Message par lionrougeetblanc » 02 oct. 2017, 20:45

Bernard C a écrit :
02 oct. 2017, 11:56
Quand Debbie a chanté Brünnhilde au MET elle avait déjà perdu ses 45 kg et elle avait chanté la Fanciulla sur un cheval à San Francisco l'année précédente.
Ce qui lui aurait été impossible au milieu des années 2 000.

Bernard
Oui, elle raconte elle - même qu'elle était montée jusqu'à 136 kg (distribuée alors dans Tosca). Elle a eu recours à la pose d'un anneau gastrique et a perdu un tiers de son poids. Elle a ensuite connu des problèmes d'alcoolisme..

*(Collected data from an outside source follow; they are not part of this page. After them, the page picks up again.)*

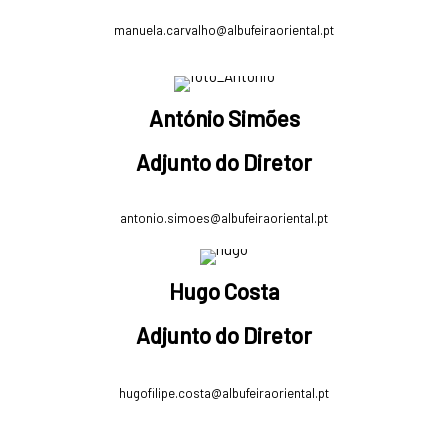
manuela.carvalho@albufeiraoriental.pt
António Simões
Adjunto do Diretor
antonio.simoes@albufeiraoriental.pt
Hugo Costa
Adjunto do Diretor
hugofilipe.costa@albufeiraoriental.pt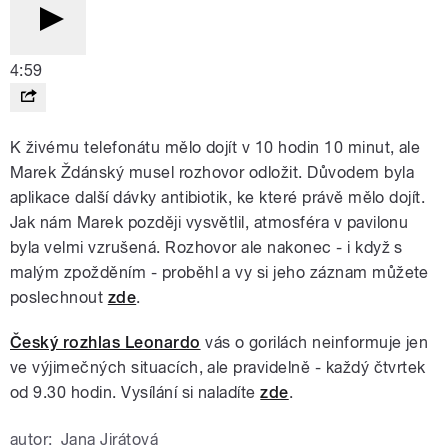
4:59
K živému telefonátu mělo dojít v 10 hodin 10 minut, ale
Marek Ždánský musel rozhovor odložit. Důvodem byla
aplikace další dávky antibiotik, ke které právě mělo dojít.
Jak nám Marek později vysvětlil, atmosféra v pavilonu
byla velmi vzrušená. Rozhovor ale nakonec - i když s
malým zpožděním - proběhl a vy si jeho záznam můžete
poslechnout
zde
.
Český rozhlas Leonardo
vás o gorilách neinformuje jen
ve výjimečných situacích, ale pravidelně - každý čtvrtek
od 9.30 hodin. Vysílání si naladíte
zde
.
autor:
Jana Jirátová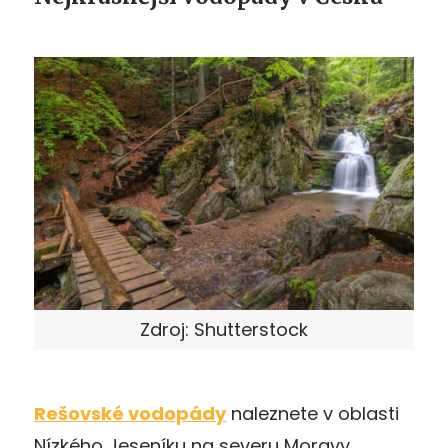
Zdroj: Shutterstock
Rešovské vodopády
naleznete v oblasti
Nízkého Jeseníku na severu Moravy.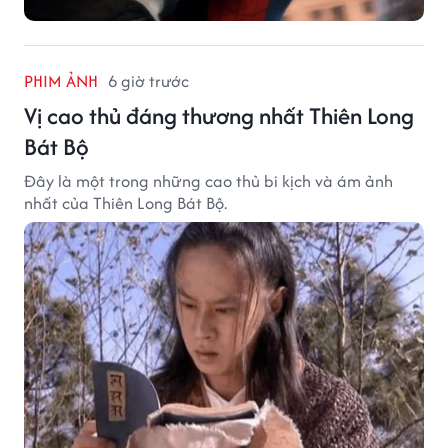
PHIM ẢNH
6 giờ trước
Vị cao thủ đáng thương nhất Thiên Long
Bát Bộ
Đây là một trong những cao thủ bi kịch và ám ảnh
nhất của Thiên Long Bát Bộ.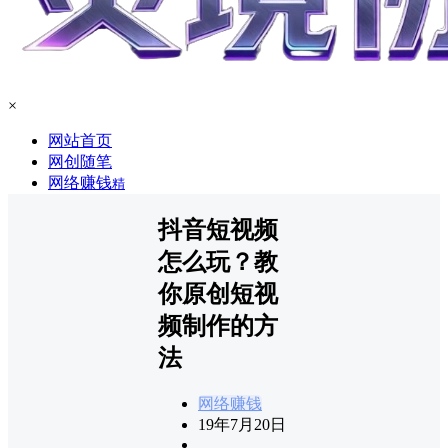
×
网站首页
网创随笔
网络赚钱
精
抖音短视频
怎么玩？教
你原创短视
频制作的方
法
网络赚钱
19年7月20日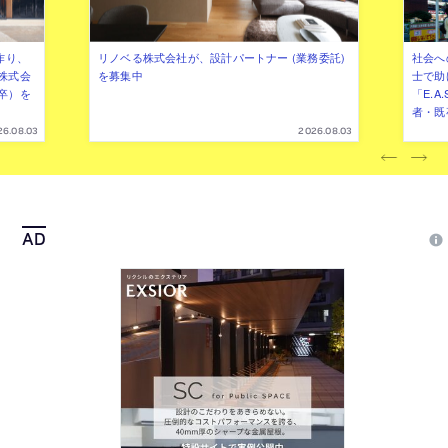
作り、
リノベる株式会社が、設計パートナー (業務委託)
社会へ
株式会
を募集中
士で助
卒）を
「E.A
者・既
26.08.03
2026.08.03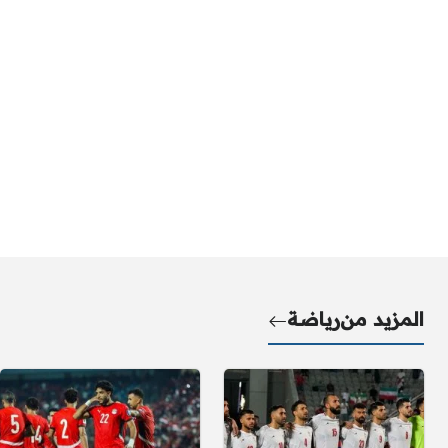
المزيد من
رياضة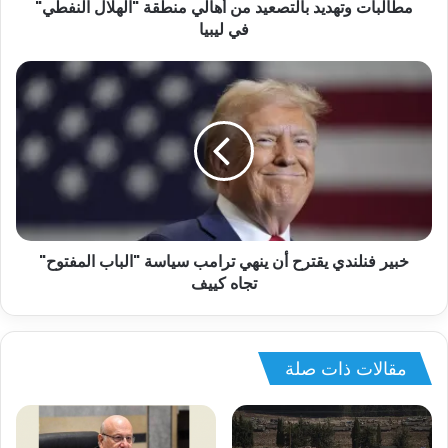
مطالبات وتهديد بالتصعيد من أهالي منطقة "الهلال النفطي"
في ليبيا
خبير فنلندي يقترح أن ينهي ترامب سياسة "الباب المفتوح"
تجاه كييف
مقالات ذات صلة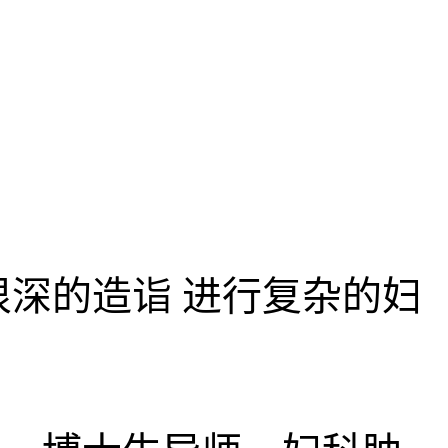
深的造诣 进行复杂的妇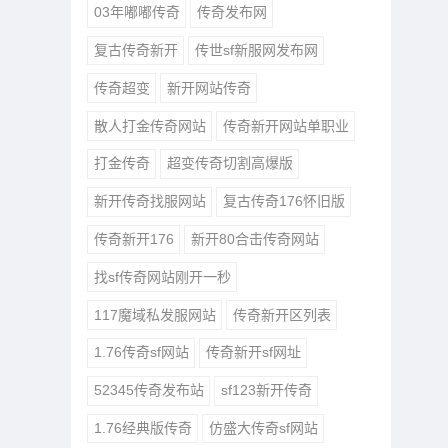
03年嘟嘟传奇
传奇发布网
复古传奇新开
传世sf新服网发布网
传奇超变
新开网站传奇
散人打金传奇网站
传奇新开网站单职业
打金传奇
超变传奇切割高爆版
新开传奇找服网站
复古传奇176怀旧版
传奇新开176
新开80合击传奇网站
找sf传奇网站刚开一秒
117魔域私发服网站
传奇新开区列表
1.76传奇sf网站
传奇新开sf网址
52345传奇发布站
sf123新开传奇
1.76经典版传奇
仿盛大传奇sf网站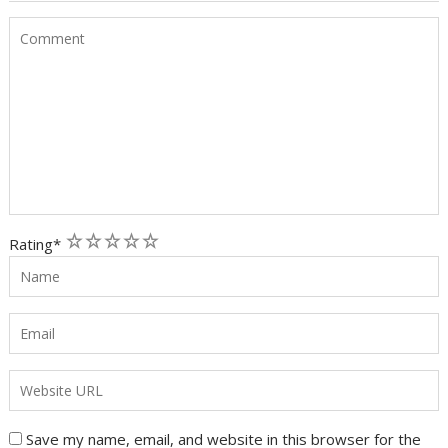
1
2
3
4
5
Rating
*
Save my name, email, and website in this browser for the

Certaines scènes du DVD consacré à la mise en scène du Ring de Lepage montrent bien le gros manque de confiance en elle de Deborah Voigt et sa difficulté à assumer ce qu'elle est, tout en étant très franche sur ses galères.
Pour élargir le propos, j'ajouterai à tout ce qui a déjà été dit qu'il me semble quand même que les jugements désagréables sur le physique des artistes touchent nettement plus souvent les femmes que les hommes.
Comme dans la vraie vie (je rejoins Jérôme dans ses commentaires)... hélas.